Weekend Predictions: 10-10-08

So, it’s another big movie weekend, with four movies debuting on over 2,000 screens- 10,001 between them. I’ve done some more research and feel a little better in the constants I’m using. Four showings per screen per day seems to be a frequently used number, so I’m leaving that alone, but I increased the average ticket price to a more current $7.09, up from the 2007 price of $6.88- about a 3% increase. That falls in line with most recent data where a few years of 2-4% increases follow a year of a 5% or higher increase. 2007 saw a 5% increase, so 3% would be reasonable. I couldn’t find a solid source on the average number of seats per theater. A Forbes article from 2005 stated The National Association of Theater Owners used 300 seats as an average, so I used that. With my numbers, if an average theater sold out a screen for the day, the total would be $8,508, or $25,524 for the weekend.

Also as a standard, I’m using opening weekend box office totals of the past four movies for the director, two biggest stars, most experienced producer, distributor, and recent movies of a similar genre (which I got from with the help of keywords on IMDB).

As the formula currently stands:

((total opening weekend box office for the six elements listed above)/(total opening weekend screens for those six)) X number of screens of opening weekend release

This weekend’s widest release is The Express, on 2,808 screens. Most of the opening weekend averages for the elements in the equation were between $4,000 and $6,000, pretty pedestrian from what I’ve seen since the predictions started. The one element that stood out was the distributor, Universal Studios, who averaged $9,250 for the weekend.

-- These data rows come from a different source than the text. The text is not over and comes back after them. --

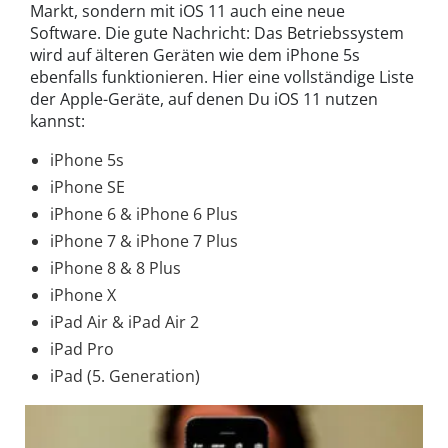
Markt, sondern mit iOS 11 auch eine neue
Software. Die gute Nachricht: Das Betriebssystem
wird auf älteren Geräten wie dem iPhone 5s
ebenfalls funktionieren. Hier eine vollständige Liste
der Apple-Geräte, auf denen Du iOS 11 nutzen
kannst:
iPhone 5s
iPhone SE
iPhone 6 & iPhone 6 Plus
iPhone 7 & iPhone 7 Plus
iPhone 8 & 8 Plus
iPhone X
iPad Air & iPad Air 2
iPad Pro
iPad (5. Generation)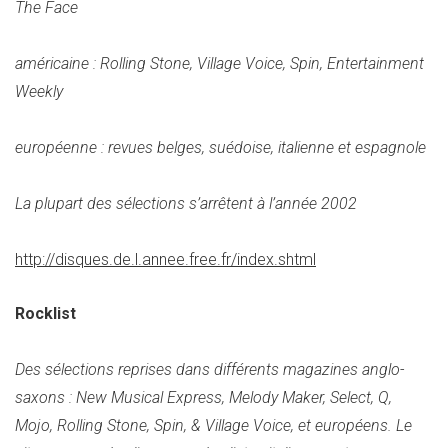
The Face
américaine : Rolling Stone, Village Voice, Spin, Entertainment
Weekly
européenne : revues belges, suédoise, italienne et espagnole
La plupart des sélections s’arrêtent à l’année 2002
http://disques.de.l.annee.free.fr/index.shtml
Rocklist
Des sélections reprises dans différents magazines anglo-
saxons : New Musical Express, Melody Maker, Select, Q,
Mojo, Rolling Stone, Spin, & Village Voice, et européens. Le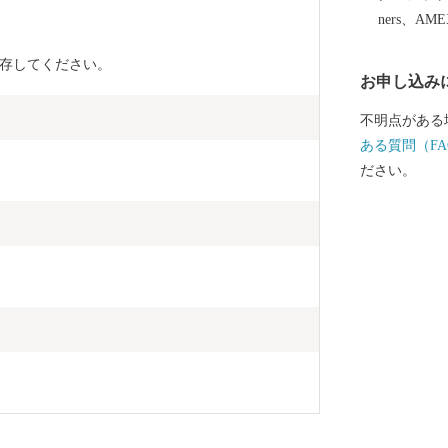
ners、AM
存してください。
お申し込み
不明点がある
ある質問（FA
ださい。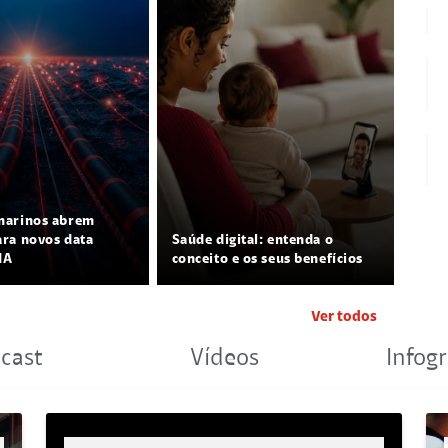
marinos abrem
ra novos data
Saúde digital: entenda o
IA
conceito e os seus benefícios
Ver todos
cast
Vídeos
Infogr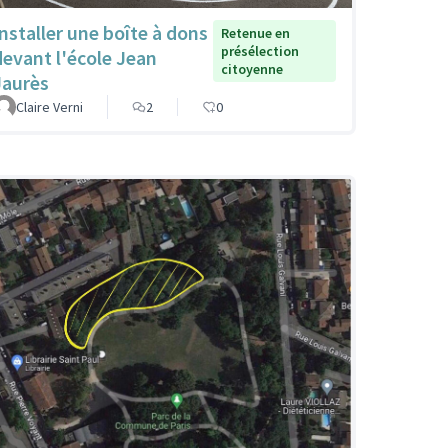
Installer une boîte à dons
Retenue en
présélection
devant l'école Jean
citoyenne
Jaurès
Claire Verni
2
0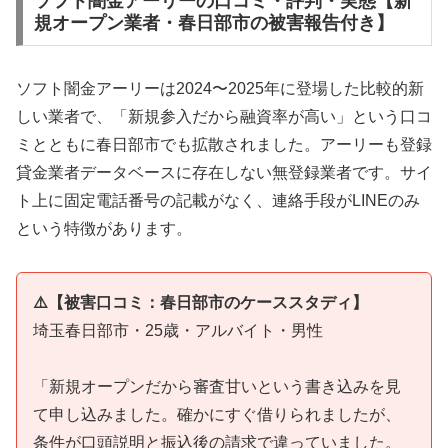
ソフト闇金アーリーの口コミ・評判・実態【新
規オープン業者・春日部市の被害報告付き】
ソフト闇金アーリーは2024〜2025年に登場した比較的新
しい業者で、「新規参入だから融資率が高い」という口コ
ミとともに春日部市でも拡散されました。アーリーも登録
貸金業者データベースに存在しない無登録業者です。サイ
ト上に固定電話番号の記載がなく、連絡手段がLINEのみ
という特徴があります。
⚠️【被害口コミ：春日部市のケーススタディ】
埼玉春日部市・25歳・アルバイト・男性
「新規オープンだから審査甘いという書き込みを見
て申し込みました。確かにすぐ借りられましたが、
条件が口頭説明と振込後の請求で違っていました。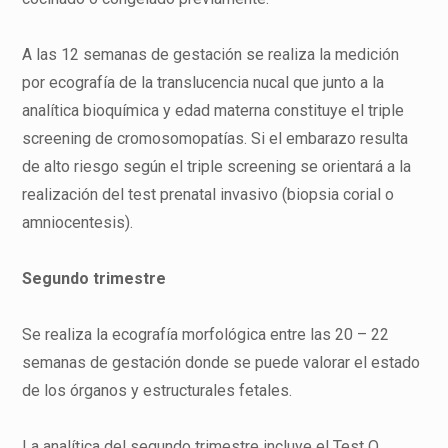
A las 12 semanas de gestación se realiza la medición
por ecografía de la translucencia nucal que junto a la
analítica bioquímica y edad materna constituye el triple
screening de cromosomopatías. Si el embarazo resulta
de alto riesgo según el triple screening se orientará a la
realización del test prenatal invasivo (biopsia corial o
amniocentesis).
Segundo trimestre
Se realiza la ecografía morfológica entre las 20 – 22
semanas de gestación donde se puede valorar el estado
de los órganos y estructurales fetales.
La analítica del segundo trimestre incluye el Test O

With rare exceptions, anything close to $10,000 means it’s a hit and will probably earn a nice profit, so Universal is doing something right. They’re trying their hardest with the ads, laying on the bombastic music and seemingly always including the “You’re damn right you are!” line in every commercial. I think the real drawback for the movie is the lack of a big name. Dennis Quaid is good, but he doesn’t have the draw he used to. I calculated $6,096 per screen for a total of $17,117,405 for the weekend. I thought it sounded a little high, but that equates to 72 tickets per showing- a 24% fill rate. Put that way, it doesn’t really sound unreachable.

The second biggest release is Body of Lies, on 2,710 screens. Even without looking at the numbers, you can see the solid pedigree of Leonardo DiCaprio, Russell Crowe, and Ridley Scott. Five of the six elements averaged between $7,000 and $8,000 per screen, real solid numbers. The dog is Warner Bros. They’ve only averaged $4,389 for the past four movies, but that isn’t enough to derail the whole thing. I got a per screen of $7,242 and a total of $19,626,010. That’s 85 tickets per showing- 28% full. With the big names and award potential, that should be a pretty easy mark to hit.